First off, it pays to dispel the myth that free weights are more dangerous than machines. The reality is that both free weights and machines can pose a threat depending on your knowledge of the exercise. The beauty of free weights is that the weight will always accommodate your body size perfectly. Machines on the other hand can force your body to move in unsafe and awkward ways that can bring about injury.
The great thing about free weights is that it’s actually kind of hard to screw up while using them. I like to think about lifting free weights like throwing a base ball. While there are some people who spend their life mastering the skill of throwing that ball, you don’t have to master it to play catch with some friends. So don’t let the skill factor intimidate you. Instead look at it as an area of fitness you can constantly improve in.
If you are a dedicated machine user I recommend switching to dumbbell exercises that mimic the same motion as the ones you are using on machines. For example, if you use a shoulder press machine where you sit upright and push a bar up over your head, try and do the same thing with hand weights. Simply sit on a bench and move your hands in the same motion, kind of like you were a mime mimicking the machine.
Once you have the motion down select a light pair of dumbbells and do the same thing again with weight in your hands. As you become more accustomed to the motion, you can add more weight until you feel the exercise is working you sufficiently. check weigher machine
By all means, take your time. You don’t have to learn 50 free weight exercises in a day. Simply tackling one or two a week will give you the basics within a few months.

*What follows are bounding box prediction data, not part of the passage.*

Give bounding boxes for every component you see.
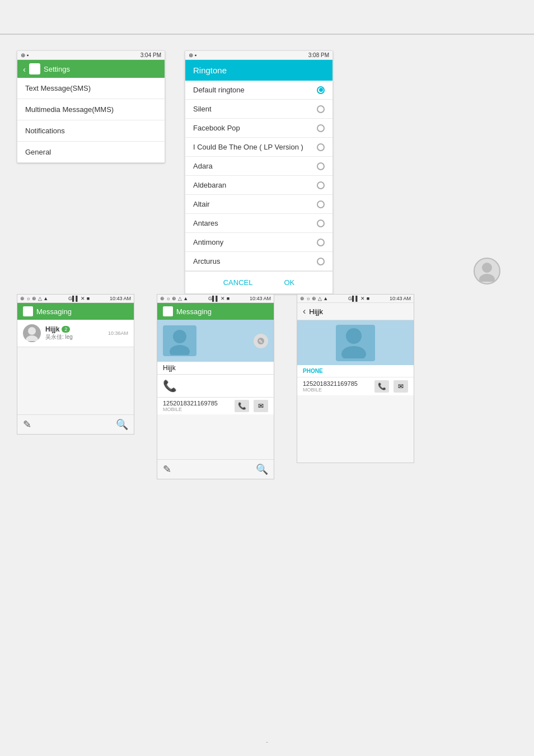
msg2-action-icons: 📞 ✉ [235, 400, 268, 412]
msg2-search-icon[interactable]: 🔍 [256, 463, 268, 475]
msg1-status-center: G▌▌ ✕ ■ [68, 296, 90, 301]
ringtone-item-label: Adara [193, 162, 213, 170]
ringtone-item-label: Silent [193, 105, 212, 113]
ringtone-item-facebook[interactable]: Facebook Pop [185, 119, 332, 138]
ringtone-status-left: ⊕ ▪ [189, 52, 196, 58]
ringtone-radio-icould[interactable] [317, 143, 325, 151]
ringtone-radio-default[interactable] [317, 86, 325, 94]
phone-call-icon[interactable]: 📞 [163, 379, 177, 393]
msg2-phone-number-row: 1252018321169785 MOBILE 📞 ✉ [157, 398, 274, 414]
svg-point-0 [482, 263, 492, 273]
settings-menu-general[interactable]: General [17, 142, 165, 162]
ringtone-radio-aldebaran[interactable] [317, 181, 325, 189]
settings-menu-sms[interactable]: Text Message(SMS) [17, 78, 165, 99]
ringtone-radio-antares[interactable] [317, 220, 325, 227]
ringtone-item-label: Antimony [193, 238, 223, 246]
msg3-header-title: Hijjk [309, 307, 323, 316]
settings-menu-notifications[interactable]: Notifications [17, 120, 165, 142]
svg-point-1 [479, 274, 495, 282]
contact-icon-area [474, 258, 500, 284]
msg3-status-center: G▌▌ ✕ ■ [348, 296, 369, 301]
ringtone-header: Ringtone [185, 60, 332, 81]
msg1-search-icon[interactable]: 🔍 [116, 418, 128, 431]
msg3-call-action[interactable]: 📞 [374, 380, 389, 393]
msg1-status-left: ⊕ ☼ ⊕ △ ▲ [20, 296, 48, 301]
ringtone-status-bar: ⊕ ▪ 3:08 PM [185, 51, 332, 60]
msg2-status-left: ⊕ ☼ ⊕ △ ▲ [160, 296, 188, 301]
ringtone-radio-silent[interactable] [317, 105, 325, 113]
msg2-compose-icon[interactable]: ✎ [163, 463, 171, 475]
msg3-avatar [336, 325, 375, 361]
ringtone-item-altair[interactable]: Altair [185, 195, 332, 214]
msg1-spacer [17, 347, 134, 414]
msg2-message-action[interactable]: ✉ [254, 400, 268, 412]
msg3-phone-number: 1252018321169785 [303, 380, 358, 387]
ringtone-item-label: Antares [193, 219, 218, 227]
ringtone-item-aldebaran[interactable]: Aldebaran [185, 176, 332, 195]
ringtone-radio-adara[interactable] [317, 162, 325, 170]
settings-status-bar: ⊕ ▪ 3:04 PM [17, 51, 165, 60]
settings-back-button[interactable]: ‹ [23, 64, 26, 74]
ringtone-radio-facebook[interactable] [317, 124, 325, 132]
messaging-panel-2: ⊕ ☼ ⊕ △ ▲ G▌▌ ✕ ■ 10:43 AM ✉ Messaging ✎… [157, 294, 274, 479]
ringtone-item-antares[interactable]: Antares [185, 214, 332, 233]
ringtone-radio-altair[interactable] [317, 200, 325, 208]
msg3-avatar-area [297, 320, 414, 365]
msg3-contact-header: ‹ Hijjk [297, 303, 414, 320]
ringtone-item-label: Aldebaran [193, 181, 226, 189]
msg1-badge: 2 [62, 326, 70, 333]
ringtone-radio-arcturus[interactable] [317, 258, 325, 265]
ringtone-footer: Cancel OK [185, 271, 332, 293]
svg-point-2 [28, 327, 36, 335]
ringtone-cancel-button[interactable]: Cancel [219, 276, 257, 289]
msg2-status-right: 10:43 AM [250, 296, 271, 301]
ringtone-item-adara[interactable]: Adara [185, 157, 332, 176]
ringtone-ok-button[interactable]: OK [279, 276, 299, 289]
msg3-spacer [297, 395, 414, 463]
msg2-contact-card: ✎ [157, 320, 274, 362]
svg-text:✎: ✎ [259, 339, 263, 344]
ringtone-item-arcturus[interactable]: Arcturus [185, 252, 332, 271]
ringtone-item-default[interactable]: Default ringtone [185, 81, 332, 100]
msg1-footer: ✎ 🔍 [17, 414, 134, 434]
settings-menu-mms[interactable]: Multimedia Message(MMS) [17, 99, 165, 120]
msg1-time: 10:36AM [108, 330, 128, 336]
msg2-footer: ✎ 🔍 [157, 459, 274, 479]
msg1-list-item[interactable]: Hijjk 2 吴永佳: leg 10:36AM [17, 320, 134, 347]
settings-status-right: 3:04 PM [140, 52, 161, 58]
ringtone-item-label: Default ringtone [193, 86, 245, 94]
msg1-text-block: Hijjk 2 吴永佳: leg [45, 325, 104, 341]
top-divider [0, 34, 534, 35]
msg1-compose-icon[interactable]: ✎ [23, 418, 31, 431]
msg2-phone-call-row[interactable]: 📞 [157, 375, 274, 398]
msg2-edit-icon[interactable]: ✎ [254, 334, 268, 348]
svg-point-5 [170, 345, 190, 355]
msg3-phone-type: MOBILE [303, 387, 358, 393]
msg3-phone-section: PHONE [297, 365, 414, 377]
msg1-status-bar: ⊕ ☼ ⊕ △ ▲ G▌▌ ✕ ■ 10:43 AM [17, 295, 134, 303]
msg2-status-center: G▌▌ ✕ ■ [208, 296, 229, 301]
page-indicator: - [266, 738, 268, 745]
msg3-status-bar: ⊕ ☼ ⊕ △ ▲ G▌▌ ✕ ■ 10:43 AM [297, 295, 414, 303]
ringtone-item-label: Altair [193, 200, 210, 208]
svg-point-8 [346, 328, 362, 344]
ringtone-radio-antimony[interactable] [317, 239, 325, 246]
msg2-contact-avatar [163, 325, 196, 356]
msg2-phone-number: 1252018321169785 [163, 400, 218, 407]
ringtone-item-icould[interactable]: I Could Be The One ( LP Version ) [185, 138, 332, 157]
msg3-back-button[interactable]: ‹ [303, 306, 306, 316]
msg1-contact-name: Hijjk [45, 325, 59, 333]
msg2-call-action[interactable]: 📞 [235, 400, 249, 412]
msg2-header-icon: ✉ [163, 306, 173, 316]
svg-point-9 [341, 346, 366, 358]
svg-point-3 [26, 335, 38, 341]
msg1-header-title: Messaging [36, 307, 72, 316]
ringtone-item-antimony[interactable]: Antimony [185, 233, 332, 252]
msg1-preview: 吴永佳: leg [45, 333, 104, 341]
svg-point-4 [173, 330, 186, 343]
ringtone-item-label: Facebook Pop [193, 124, 240, 132]
msg3-status-right: 10:43 AM [390, 296, 411, 301]
ringtone-item-silent[interactable]: Silent [185, 100, 332, 119]
msg3-message-action[interactable]: ✉ [394, 380, 408, 393]
msg1-status-right: 10:43 AM [110, 296, 131, 301]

I always recommend seeking the advice of someone who is proficient in the use of free weights. Learning directly from another person can drastically speed up your ability to become comfortable and avoid possible pit falls. You could hire a personal trainer, but you might even know a good friend or a coworker who can give you a few minutes of their time. Also don’t neglect sources such as You Tube or books from the library.

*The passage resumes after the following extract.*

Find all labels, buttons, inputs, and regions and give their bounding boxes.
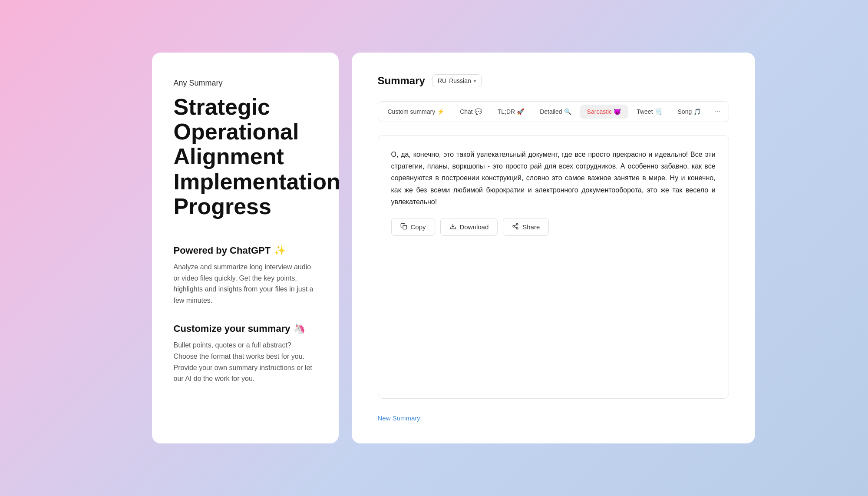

As always, listen to any aches and pains within your body. Every exercise you do should be pain free with the possible exception of some slight burning in the muscle. If your knees, shoulders of any other joints are talking to you during or after an exercise that’s a sure sign that something needs to be addressed immediately. Do not try and work through any such discomfort or pain.
Finally, feel free to experiment and play around. As I said, you don’t have to be a master at weight lifting to benefit. Simply playing around and seeing what works with some light hand weights is the best way to figure out what works best for you.